Alfredo, one 13 year-old student in our program, suddenly lost his mother to an Asthma attack, a disease that claims three times as many lives than the national average and afflicts 1 in 4 children in an over-industrialized neighborhood dubbed “Asthma Alley.” Her death prompted a move into a homeless shelter and a battle with hopelessness and depression.
Alfredo found hope in a place that many teens avoid – his school. It’s known as a Community School, where Sheltering Arms accelerates school turnaround efforts through high quality education and social, economic, and emotional development opportunities for entire families. At Jordan L. Mott Middle School in the Bronx, where Alfredo is finishing the 8th grade, we help train teachers and introduce new curricula.
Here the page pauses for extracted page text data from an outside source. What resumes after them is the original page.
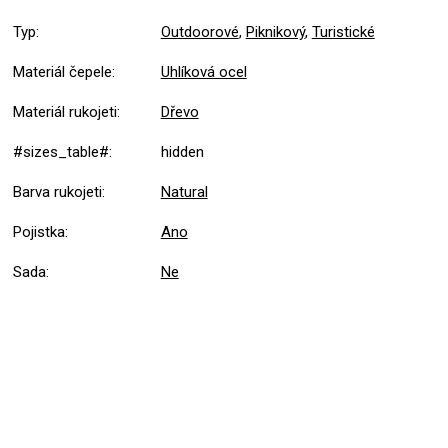
Typ
:
Outdoorové
,
Piknikový
,
Turistické
Materiál čepele
:
Uhlíková ocel
Materiál rukojeti
:
Dřevo
#sizes_table#
:
hidden
Barva rukojeti
:
Natural
Pojistka
:
Ano
Sada
:
Ne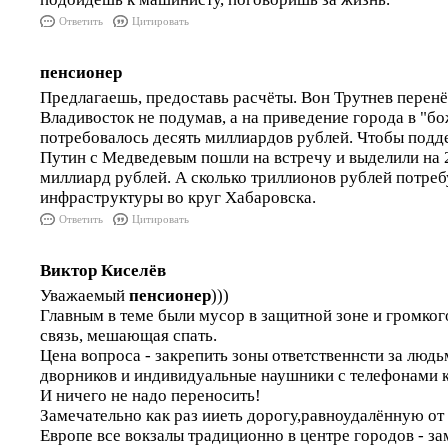
Ответить
Цитировать
пенсионер
Предлагаешь, предоставь расчёты. Вон Трутнев перен
Владивосток не подумав, а на приведение города в "б
потребовалось десять миллиардов рублей. Чтобы под
Путин с Медведевым пошли на встречу и выделили на 
миллиард рублей. А сколько триллионов рублей потре
инфраструктуры во круг Хабаровска.
Ответить
Цитировать
Виктор Киселёв
Уважаемый
пенсионер
)))
Главным в теме были мусор в защитной зоне и громко
связь, мешающая спать.
Цена вопроса - закрепить зоны ответственнсти за людь
дворников и индивидуальные наушники с телефонами к
И ничего не надо переносить!
Замечательно как раз ииеть дорогу,равноудалённую от
Европе все вокзалы традиционно в центре городов - за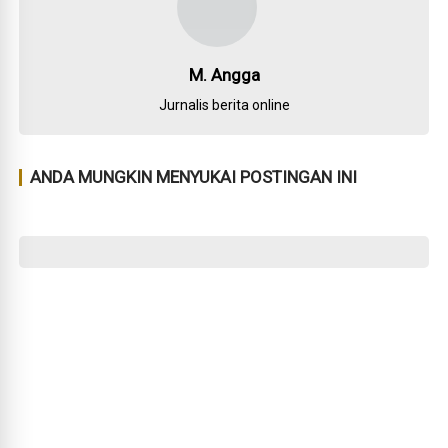
M. Angga
Jurnalis berita online
ANDA MUNGKIN MENYUKAI POSTINGAN INI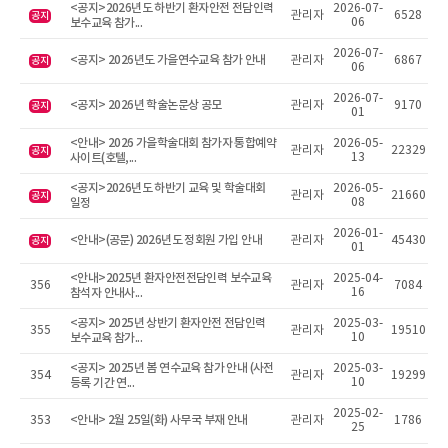
<공지>2026년도 하반기 환자안전 전담인력
2026-07-
관리자
6528
공지
보수교육 참가...
06
2026-07-
<공지> 2026년도 가을연수교육 참가 안내
관리자
6867
공지
06
2026-07-
<공지> 2026년 학술논문상 공모
관리자
9170
공지
01
<안내> 2026 가을학술대회 참가자 통합예약
2026-05-
관리자
22329
공지
사이트(호텔,...
13
<공지>2026년도 하반기 교육 및 학술대회
2026-05-
관리자
21660
공지
일정
08
2026-01-
<안내>(공문) 2026년도 정회원 가입 안내
관리자
45430
공지
01
<안내>2025년 환자안전전담인력 보수교육
2025-04-
356
관리자
7084
참석자 안내사...
16
<공지> 2025년 상반기 환자안전 전담인력
2025-03-
355
관리자
19510
보수교육 참가...
10
<공지> 2025년 봄 연수교육 참가 안내 (사전
2025-03-
354
관리자
19299
등록 기간 연...
10
2025-02-
<안내> 2월 25일(화) 사무국 부재 안내
353
관리자
1786
25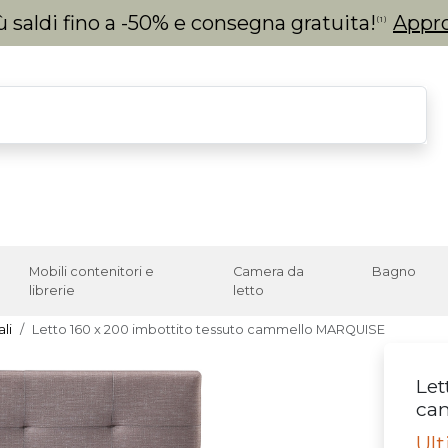
 saldi fino a -50% e consegna gratuita!
Appro
(1)
Mobili contenitori e
Camera da
Bagno
librerie
letto
li
Letto 160 x 200 imbottito tessuto cammello MARQUISE
Let
ca
Ul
We offer 10 different therapy groups for students and families to process trauma. We also make referrals to housing, food, child care, and more resources.
“Since Sheltering Arms became part of our school, the staff have helped me with both parts of my life: family and school,” Alfredo explains. “Staff helped me to become the Student of the Month and get on the Honor Roll path again,” he adds.
By supporting Alfredo’s health and well-being, our Community School staff have removed his final barriers to academic achievement. For the first time in his life, he has a real idea of how he can fulfill his dream of becoming a doctor. As a doctor, Alfredo plans to research treatment and cures for Asthma, so that other children never have to lose a parent the way that he did. Alfredo will bring things full circle, but not in the way that poor kids typically become caught in a cycle of poverty. Alfredo is setting an example for his entire community as it strives for a new standard of well-being and development.